Comment 26 sasha.libreoffice 2013-04-06 09:31:06 UTC
and LO 4.0.2 on Fedora 64 bit crashes during opening this file
Comment 27 Jose Marcado 2013-04-26 11:37:58 UTC
When nothing else helps: Try to download SoftMaker FreeOffice (57MB, free office suite), it has fantastic import and export filters for all Microsoft Office formats. Never had conversion problems with FreeOffice, but regularly with LibreOffice. freeoffice.com
Comment 28 Michael Meeks 2013-08-26 15:12:59 UTC
Let me add Miklos to see what happens ;-) it sounds bad.
Comment 29 Miklos Vajna 2013-08-27 11:05:20 UTC
When saving attachement 66448 to DOCX, I document.xml indeed isn't well-formed on -4-1. It's fine on master, I'll check what should we backport here.
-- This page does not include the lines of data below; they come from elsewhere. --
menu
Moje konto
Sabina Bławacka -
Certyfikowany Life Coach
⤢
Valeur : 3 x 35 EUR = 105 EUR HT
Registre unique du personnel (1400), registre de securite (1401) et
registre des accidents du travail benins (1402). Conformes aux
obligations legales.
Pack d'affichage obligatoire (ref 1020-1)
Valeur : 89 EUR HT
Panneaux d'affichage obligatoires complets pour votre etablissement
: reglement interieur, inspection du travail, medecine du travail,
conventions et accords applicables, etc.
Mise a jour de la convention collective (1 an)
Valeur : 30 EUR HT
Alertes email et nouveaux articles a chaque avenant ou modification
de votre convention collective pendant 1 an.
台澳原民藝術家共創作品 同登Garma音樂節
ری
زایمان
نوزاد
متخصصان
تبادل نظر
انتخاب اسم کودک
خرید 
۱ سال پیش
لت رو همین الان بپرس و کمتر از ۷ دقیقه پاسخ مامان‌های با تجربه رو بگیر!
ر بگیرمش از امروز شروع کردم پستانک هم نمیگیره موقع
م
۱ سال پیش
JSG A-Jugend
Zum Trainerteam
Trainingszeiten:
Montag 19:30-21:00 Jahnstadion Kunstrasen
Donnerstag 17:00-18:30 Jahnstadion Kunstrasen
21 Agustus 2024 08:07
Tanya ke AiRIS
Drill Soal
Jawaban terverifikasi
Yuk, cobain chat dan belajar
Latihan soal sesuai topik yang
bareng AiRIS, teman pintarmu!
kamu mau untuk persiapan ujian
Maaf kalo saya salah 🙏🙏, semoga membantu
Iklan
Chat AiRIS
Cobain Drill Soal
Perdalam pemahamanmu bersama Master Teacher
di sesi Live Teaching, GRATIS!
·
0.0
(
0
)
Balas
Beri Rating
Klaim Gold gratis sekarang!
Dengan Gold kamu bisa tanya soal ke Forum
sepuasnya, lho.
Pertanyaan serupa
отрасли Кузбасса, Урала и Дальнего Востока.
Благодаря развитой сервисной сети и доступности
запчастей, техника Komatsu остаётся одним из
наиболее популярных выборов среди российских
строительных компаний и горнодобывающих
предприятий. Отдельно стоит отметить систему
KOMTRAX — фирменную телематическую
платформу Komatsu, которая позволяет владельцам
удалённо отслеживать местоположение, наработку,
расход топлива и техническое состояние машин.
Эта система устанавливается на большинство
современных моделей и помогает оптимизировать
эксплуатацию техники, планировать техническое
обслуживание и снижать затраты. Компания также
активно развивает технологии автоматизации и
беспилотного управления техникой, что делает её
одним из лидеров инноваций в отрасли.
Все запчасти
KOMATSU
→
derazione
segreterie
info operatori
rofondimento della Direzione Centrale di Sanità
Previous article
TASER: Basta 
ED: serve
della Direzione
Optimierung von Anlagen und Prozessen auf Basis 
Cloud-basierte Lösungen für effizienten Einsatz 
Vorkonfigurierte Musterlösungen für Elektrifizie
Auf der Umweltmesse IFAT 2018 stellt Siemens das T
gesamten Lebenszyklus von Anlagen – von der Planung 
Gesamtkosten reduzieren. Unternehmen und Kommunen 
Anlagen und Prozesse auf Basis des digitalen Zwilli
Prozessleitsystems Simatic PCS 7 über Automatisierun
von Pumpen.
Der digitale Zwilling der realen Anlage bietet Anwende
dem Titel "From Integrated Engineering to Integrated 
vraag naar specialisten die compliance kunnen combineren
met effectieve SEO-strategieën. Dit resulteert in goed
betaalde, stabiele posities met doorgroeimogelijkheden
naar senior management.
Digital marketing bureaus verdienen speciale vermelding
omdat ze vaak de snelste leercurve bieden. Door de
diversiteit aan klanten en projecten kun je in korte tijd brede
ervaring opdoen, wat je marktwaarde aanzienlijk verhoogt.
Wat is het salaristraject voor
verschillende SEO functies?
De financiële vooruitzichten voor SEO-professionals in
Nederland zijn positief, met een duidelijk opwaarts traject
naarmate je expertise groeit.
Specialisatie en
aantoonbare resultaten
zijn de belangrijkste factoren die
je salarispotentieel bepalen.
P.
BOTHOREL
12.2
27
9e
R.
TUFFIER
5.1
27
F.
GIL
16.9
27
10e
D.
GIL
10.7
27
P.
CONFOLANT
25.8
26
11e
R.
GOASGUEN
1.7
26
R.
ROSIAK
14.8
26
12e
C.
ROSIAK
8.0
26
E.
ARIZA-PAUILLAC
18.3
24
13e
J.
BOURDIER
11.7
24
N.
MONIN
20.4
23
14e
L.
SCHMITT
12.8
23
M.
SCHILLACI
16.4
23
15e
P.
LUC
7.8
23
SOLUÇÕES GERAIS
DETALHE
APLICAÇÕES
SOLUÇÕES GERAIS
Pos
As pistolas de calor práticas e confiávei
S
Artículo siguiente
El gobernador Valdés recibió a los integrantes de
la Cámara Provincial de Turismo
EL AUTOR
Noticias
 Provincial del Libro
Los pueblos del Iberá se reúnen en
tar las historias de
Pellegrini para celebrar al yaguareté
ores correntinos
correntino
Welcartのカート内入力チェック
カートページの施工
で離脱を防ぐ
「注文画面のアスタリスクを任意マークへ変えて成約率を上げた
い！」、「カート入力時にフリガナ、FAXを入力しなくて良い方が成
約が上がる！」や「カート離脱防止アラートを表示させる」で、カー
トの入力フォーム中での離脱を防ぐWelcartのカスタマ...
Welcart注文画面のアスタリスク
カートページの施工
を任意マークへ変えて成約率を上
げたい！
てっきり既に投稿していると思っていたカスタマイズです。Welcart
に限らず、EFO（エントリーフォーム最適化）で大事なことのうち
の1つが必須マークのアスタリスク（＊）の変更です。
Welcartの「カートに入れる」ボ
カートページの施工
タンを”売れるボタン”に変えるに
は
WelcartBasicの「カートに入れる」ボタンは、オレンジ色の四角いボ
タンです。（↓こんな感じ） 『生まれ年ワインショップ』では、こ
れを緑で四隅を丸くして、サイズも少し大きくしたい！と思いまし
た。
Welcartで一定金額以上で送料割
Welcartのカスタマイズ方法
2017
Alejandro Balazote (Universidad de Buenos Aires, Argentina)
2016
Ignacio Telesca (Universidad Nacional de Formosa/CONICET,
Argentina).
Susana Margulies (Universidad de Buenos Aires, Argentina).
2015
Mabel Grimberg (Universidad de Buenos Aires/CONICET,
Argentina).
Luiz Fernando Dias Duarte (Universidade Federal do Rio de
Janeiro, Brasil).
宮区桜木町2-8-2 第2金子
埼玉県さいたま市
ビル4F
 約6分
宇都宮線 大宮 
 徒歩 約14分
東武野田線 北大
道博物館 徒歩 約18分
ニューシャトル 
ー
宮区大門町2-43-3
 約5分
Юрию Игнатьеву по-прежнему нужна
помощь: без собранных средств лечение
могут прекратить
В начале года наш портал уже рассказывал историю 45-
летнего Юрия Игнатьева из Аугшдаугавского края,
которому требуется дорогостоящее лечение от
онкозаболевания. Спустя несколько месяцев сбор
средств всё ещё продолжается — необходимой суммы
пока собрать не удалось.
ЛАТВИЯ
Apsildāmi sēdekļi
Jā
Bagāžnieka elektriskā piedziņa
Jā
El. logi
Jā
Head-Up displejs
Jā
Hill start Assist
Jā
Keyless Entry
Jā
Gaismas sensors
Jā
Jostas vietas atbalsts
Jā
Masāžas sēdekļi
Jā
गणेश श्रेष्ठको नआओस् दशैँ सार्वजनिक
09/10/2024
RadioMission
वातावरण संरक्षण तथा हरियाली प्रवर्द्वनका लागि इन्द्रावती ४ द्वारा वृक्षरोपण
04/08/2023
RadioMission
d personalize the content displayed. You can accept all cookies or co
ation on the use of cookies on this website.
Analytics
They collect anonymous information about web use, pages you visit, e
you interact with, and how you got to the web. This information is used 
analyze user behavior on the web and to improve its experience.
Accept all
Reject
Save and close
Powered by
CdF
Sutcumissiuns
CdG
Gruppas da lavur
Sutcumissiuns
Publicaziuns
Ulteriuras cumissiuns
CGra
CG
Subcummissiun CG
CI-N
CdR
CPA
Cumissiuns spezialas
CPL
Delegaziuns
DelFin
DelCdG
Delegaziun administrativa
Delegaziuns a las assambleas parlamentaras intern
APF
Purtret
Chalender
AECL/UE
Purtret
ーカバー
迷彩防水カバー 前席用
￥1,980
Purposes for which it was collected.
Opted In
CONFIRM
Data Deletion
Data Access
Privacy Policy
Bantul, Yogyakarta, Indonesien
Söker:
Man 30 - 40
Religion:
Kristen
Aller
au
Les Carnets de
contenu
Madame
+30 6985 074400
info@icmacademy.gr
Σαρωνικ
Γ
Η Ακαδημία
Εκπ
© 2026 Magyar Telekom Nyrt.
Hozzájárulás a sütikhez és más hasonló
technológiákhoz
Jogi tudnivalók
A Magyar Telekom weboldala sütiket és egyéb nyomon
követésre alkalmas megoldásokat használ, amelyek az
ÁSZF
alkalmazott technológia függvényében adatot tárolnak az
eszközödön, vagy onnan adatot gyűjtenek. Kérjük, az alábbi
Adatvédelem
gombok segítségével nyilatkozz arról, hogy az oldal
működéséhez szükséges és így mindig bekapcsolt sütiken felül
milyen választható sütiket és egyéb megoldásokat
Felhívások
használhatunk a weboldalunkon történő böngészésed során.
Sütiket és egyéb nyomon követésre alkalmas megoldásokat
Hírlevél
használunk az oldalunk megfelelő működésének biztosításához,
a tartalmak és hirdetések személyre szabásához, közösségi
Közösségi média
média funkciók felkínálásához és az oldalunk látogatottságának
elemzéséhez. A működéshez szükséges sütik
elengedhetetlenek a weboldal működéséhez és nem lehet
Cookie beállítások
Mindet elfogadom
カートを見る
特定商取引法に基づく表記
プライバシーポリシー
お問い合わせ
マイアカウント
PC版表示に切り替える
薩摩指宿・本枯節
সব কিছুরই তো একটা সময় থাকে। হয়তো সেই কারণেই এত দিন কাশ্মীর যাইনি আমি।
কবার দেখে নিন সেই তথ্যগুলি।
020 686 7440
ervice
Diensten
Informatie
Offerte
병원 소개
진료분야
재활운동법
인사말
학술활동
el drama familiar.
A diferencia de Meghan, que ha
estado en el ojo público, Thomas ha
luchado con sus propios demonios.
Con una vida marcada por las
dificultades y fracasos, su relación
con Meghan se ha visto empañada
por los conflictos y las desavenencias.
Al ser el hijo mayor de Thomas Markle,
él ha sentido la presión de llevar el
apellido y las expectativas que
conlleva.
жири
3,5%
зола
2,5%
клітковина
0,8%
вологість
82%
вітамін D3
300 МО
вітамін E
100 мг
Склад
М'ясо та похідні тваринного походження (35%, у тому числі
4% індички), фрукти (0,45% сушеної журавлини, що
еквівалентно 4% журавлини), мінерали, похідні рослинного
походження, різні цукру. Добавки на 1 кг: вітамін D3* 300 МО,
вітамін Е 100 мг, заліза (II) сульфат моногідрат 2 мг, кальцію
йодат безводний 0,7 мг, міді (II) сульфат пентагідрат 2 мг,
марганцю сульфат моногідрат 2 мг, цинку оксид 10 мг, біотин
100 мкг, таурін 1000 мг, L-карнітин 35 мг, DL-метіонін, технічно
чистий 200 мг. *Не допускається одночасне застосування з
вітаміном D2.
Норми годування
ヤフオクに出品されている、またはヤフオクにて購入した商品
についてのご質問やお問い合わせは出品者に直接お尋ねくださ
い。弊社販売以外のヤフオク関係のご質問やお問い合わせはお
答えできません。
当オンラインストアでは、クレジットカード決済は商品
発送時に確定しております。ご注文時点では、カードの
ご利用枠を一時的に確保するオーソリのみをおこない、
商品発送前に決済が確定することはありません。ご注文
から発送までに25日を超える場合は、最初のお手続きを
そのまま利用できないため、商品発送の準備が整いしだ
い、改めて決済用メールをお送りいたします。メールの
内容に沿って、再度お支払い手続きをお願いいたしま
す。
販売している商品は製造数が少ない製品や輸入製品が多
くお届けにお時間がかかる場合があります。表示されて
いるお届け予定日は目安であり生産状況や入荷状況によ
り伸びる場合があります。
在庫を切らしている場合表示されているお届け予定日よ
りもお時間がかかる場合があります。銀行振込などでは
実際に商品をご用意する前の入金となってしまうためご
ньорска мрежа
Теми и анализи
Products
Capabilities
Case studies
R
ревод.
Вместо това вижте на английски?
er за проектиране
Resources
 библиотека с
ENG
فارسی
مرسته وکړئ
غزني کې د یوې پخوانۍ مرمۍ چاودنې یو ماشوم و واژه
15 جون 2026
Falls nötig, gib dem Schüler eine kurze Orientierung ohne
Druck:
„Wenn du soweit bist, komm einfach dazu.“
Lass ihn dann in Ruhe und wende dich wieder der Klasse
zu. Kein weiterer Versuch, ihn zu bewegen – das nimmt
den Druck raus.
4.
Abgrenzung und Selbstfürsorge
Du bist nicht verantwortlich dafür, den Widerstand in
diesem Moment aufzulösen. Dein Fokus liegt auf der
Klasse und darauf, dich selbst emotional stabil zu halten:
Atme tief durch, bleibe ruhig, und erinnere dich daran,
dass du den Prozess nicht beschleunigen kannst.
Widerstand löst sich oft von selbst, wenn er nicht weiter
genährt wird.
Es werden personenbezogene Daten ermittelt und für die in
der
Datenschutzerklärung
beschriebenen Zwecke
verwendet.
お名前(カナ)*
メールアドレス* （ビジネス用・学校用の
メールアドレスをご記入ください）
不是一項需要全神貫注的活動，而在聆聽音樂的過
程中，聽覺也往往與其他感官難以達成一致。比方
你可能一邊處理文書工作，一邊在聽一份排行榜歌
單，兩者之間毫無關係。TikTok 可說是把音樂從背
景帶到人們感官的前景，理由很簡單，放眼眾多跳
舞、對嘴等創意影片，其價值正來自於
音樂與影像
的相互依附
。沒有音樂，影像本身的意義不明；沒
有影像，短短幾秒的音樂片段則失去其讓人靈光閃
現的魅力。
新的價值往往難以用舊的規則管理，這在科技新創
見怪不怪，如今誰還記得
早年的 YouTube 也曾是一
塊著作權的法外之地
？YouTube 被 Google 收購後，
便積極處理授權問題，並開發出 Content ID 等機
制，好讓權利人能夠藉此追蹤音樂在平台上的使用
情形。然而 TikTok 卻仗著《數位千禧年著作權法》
Comment 30 Miklos Vajna 2013-08-27 12:58:46 UTC
http://cgit.freedesktop.org/libreoffice/core/commit/?h=libreoffice-4-1&id=59d8dde3fc9a4dc653e43efb8552efc4ab3efc92 should take care of the well-formed output problem on -4-1
Comment 31 Philip Gillißen 2013-08-27 14:17:34 UTC
Hi Miklos!

(In reply to comment #30)
> http://cgit.freedesktop.org/libreoffice/core/commit/?h=libreoffice-4-
> 1&id=59d8dde3fc9a4dc653e43efb8552efc4ab3efc92 should take care of the
> well-formed output problem on -4-1

Thank you for the fix!
I tested your patch with the current daily build (http://dev-builds.libreoffice.org/daily/libreoffice-4-1/Win-x86@6-debug/2013-08-27_09.28.10/) and the edited document is not corrupt and can be opened by Word without any complaint.
Thank you very much for your work, this is great!